Electronic – Current Sensor Resolution

currentpowersensor

I have an application where the maximum DC current is 160A. However in reality the actual current flow never exceeds 40A. I want to measure the current with an ADC (like one found on the Arduino or a higher resolution ~16 bit ADC). I originally wanted to use a hall effect sensor, specifically the ACS770ECB-200U-PFF-T.

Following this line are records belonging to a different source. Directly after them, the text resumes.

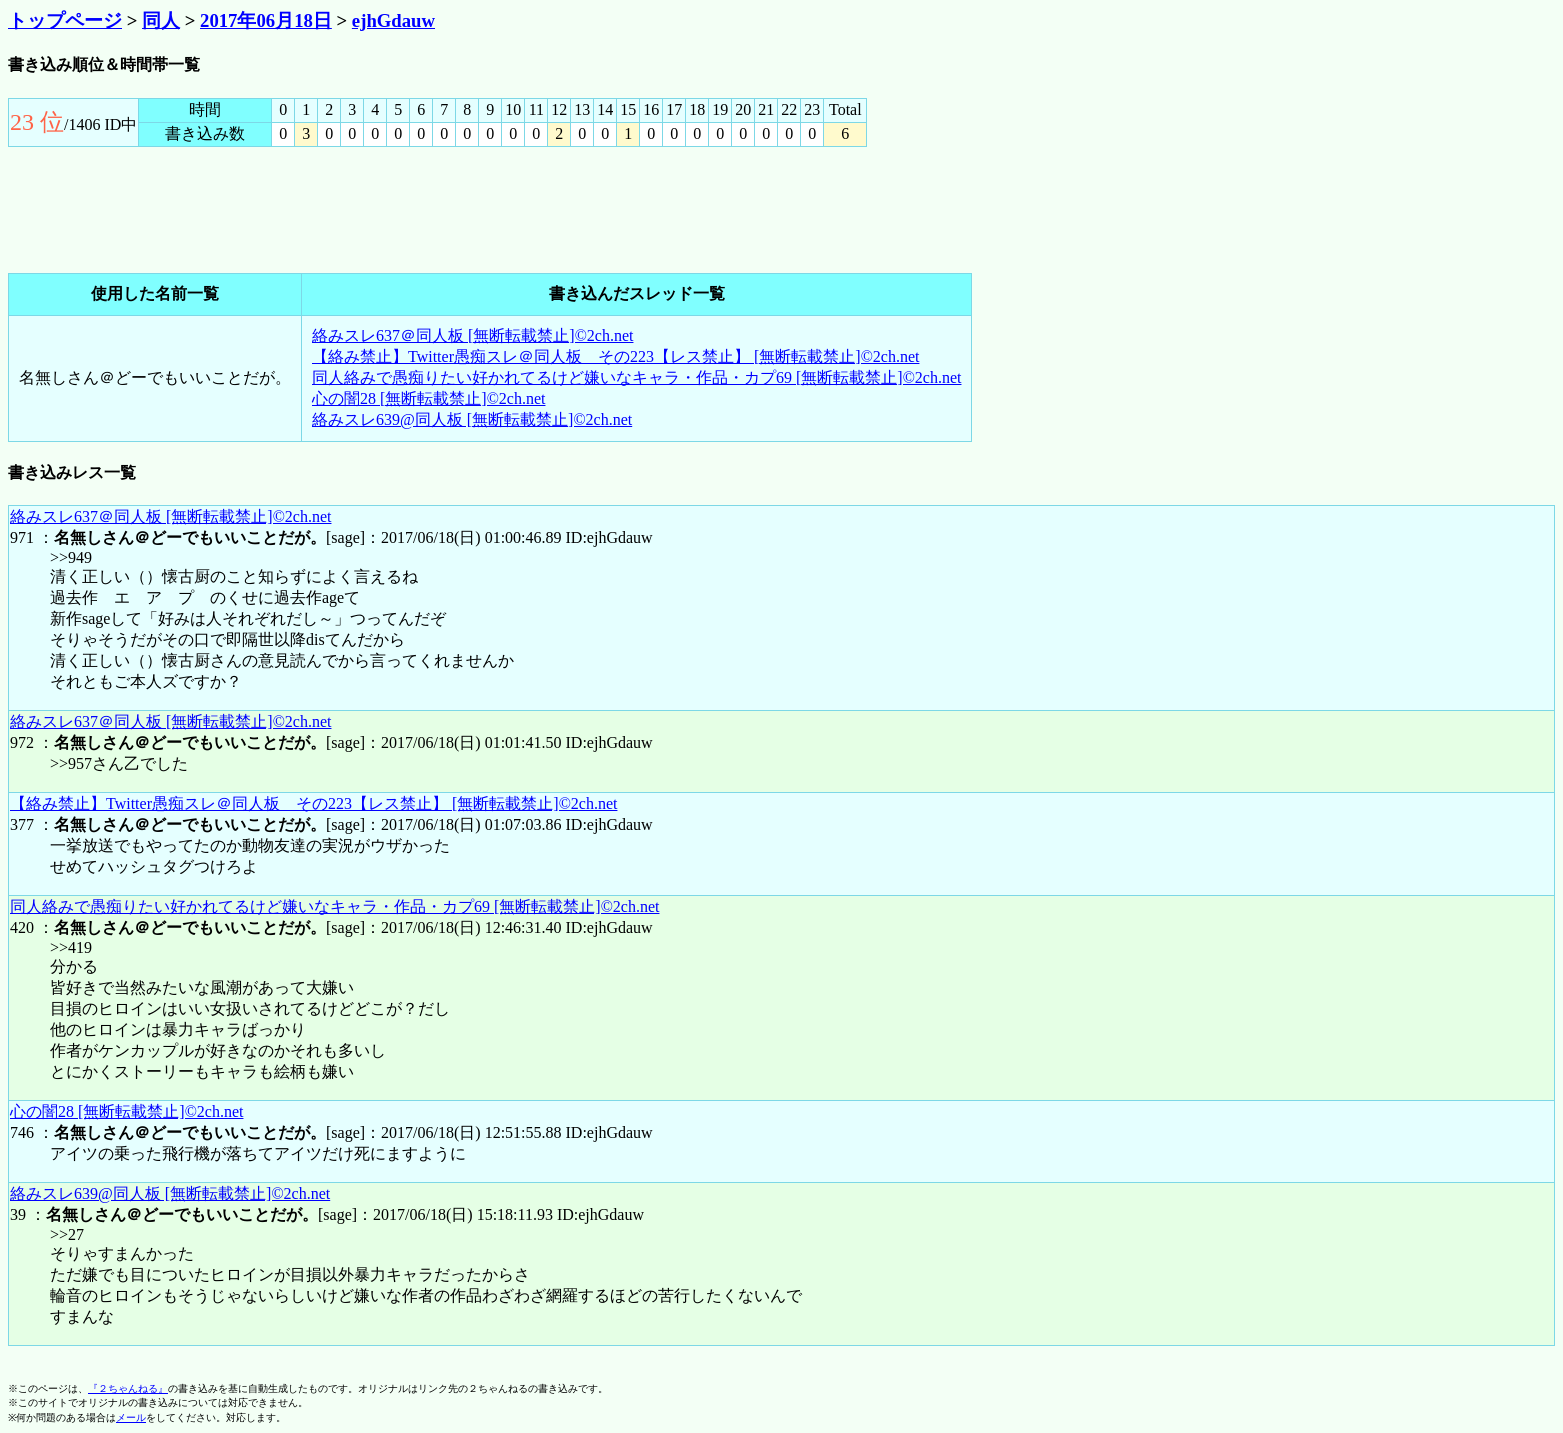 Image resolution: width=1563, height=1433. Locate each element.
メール (131, 1417)
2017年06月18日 (266, 20)
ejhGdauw (393, 20)
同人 (161, 20)
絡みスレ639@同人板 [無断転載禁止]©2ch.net (472, 419)
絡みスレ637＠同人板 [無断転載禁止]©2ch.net (472, 335)
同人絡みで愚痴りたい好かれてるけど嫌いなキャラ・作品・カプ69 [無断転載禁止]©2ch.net (636, 377)
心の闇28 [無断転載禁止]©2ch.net (428, 398)
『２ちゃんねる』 (128, 1388)
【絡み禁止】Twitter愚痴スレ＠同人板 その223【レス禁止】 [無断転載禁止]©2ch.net (615, 356)
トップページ (65, 20) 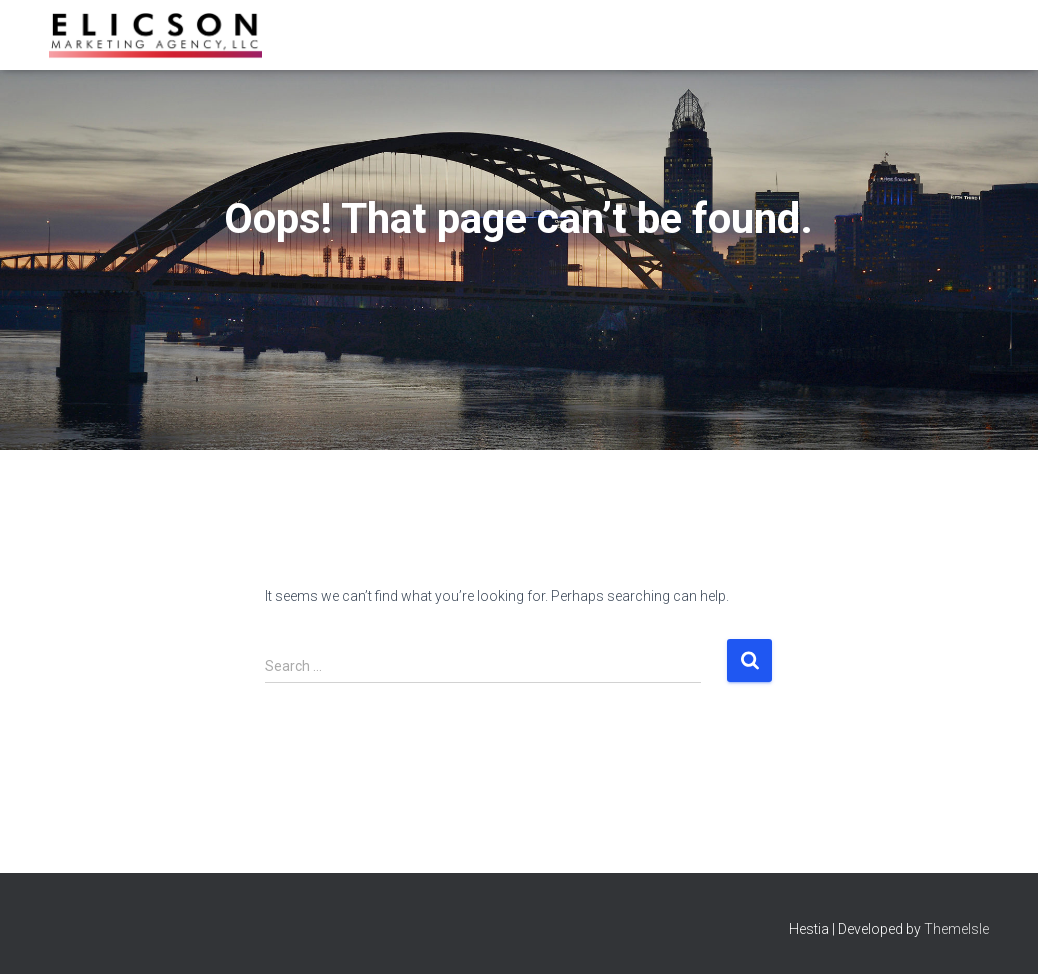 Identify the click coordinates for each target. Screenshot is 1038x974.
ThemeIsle (956, 929) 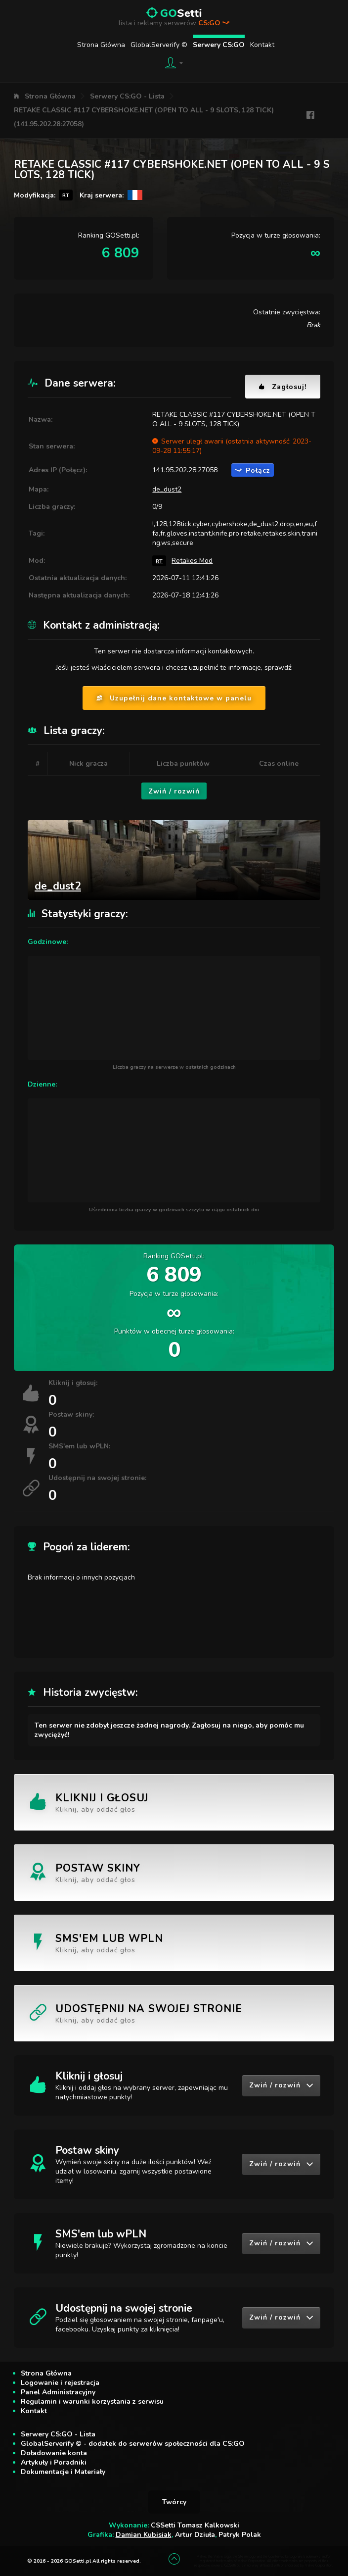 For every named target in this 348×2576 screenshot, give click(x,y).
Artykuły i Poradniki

Typically, my application uses around 5A. I am aiming for a .01A resolution. I looked at the sensitivity (mv/A) and thought I could get a higher resolution ADC to get more accurate current sensing. However when I looked at the data sheet it said the following:

The noise floor is derived from the thermal and shot noise
observed in Hall elements. Dividing the noise (mV) by the sensitivity
(mV/A) provides the smallest current that the device is able
to resolve.

This means that with the typical noise found in the datasheet of 6mv, and the sensitivity being 20mv/A, I would only get a .3A current resolution.

Am I correct? How can I achieve a >.01A current resolution? I can use a shunt resistor if I have to, or a 50A current sensor instead. But the 50U version gives 20mv of typical noise and 80mv/A sensitivity, giving a 0.25A current resolution.

Also, is this noise the ripple voltage of the power supply for the current sensor?

I'm also a little confused as to what the datasheet means by bandwidth

120 kHz typical bandwidth

As I don't see what is oscillating.

Thank you for your time!

Best Answer

I'd recommend the ACS722 10AU sensor. However, you will likely not get the accuracy you want from a Hall effect device. A shunt resistor is always more accurate, but that comes at the cost of BOM lines and potentially more expensive amplifiers/current shunt's (at least at the very good sensitivities/very high currents). The integrated Hall-effect current sensor market is reducing module sizes and BOM cost by making compromises on total accuracy. If it works for your application, great, otherwise use a shunt resistor.

The bandwidth figure you see is the maximum current frequency the sensor can resolve.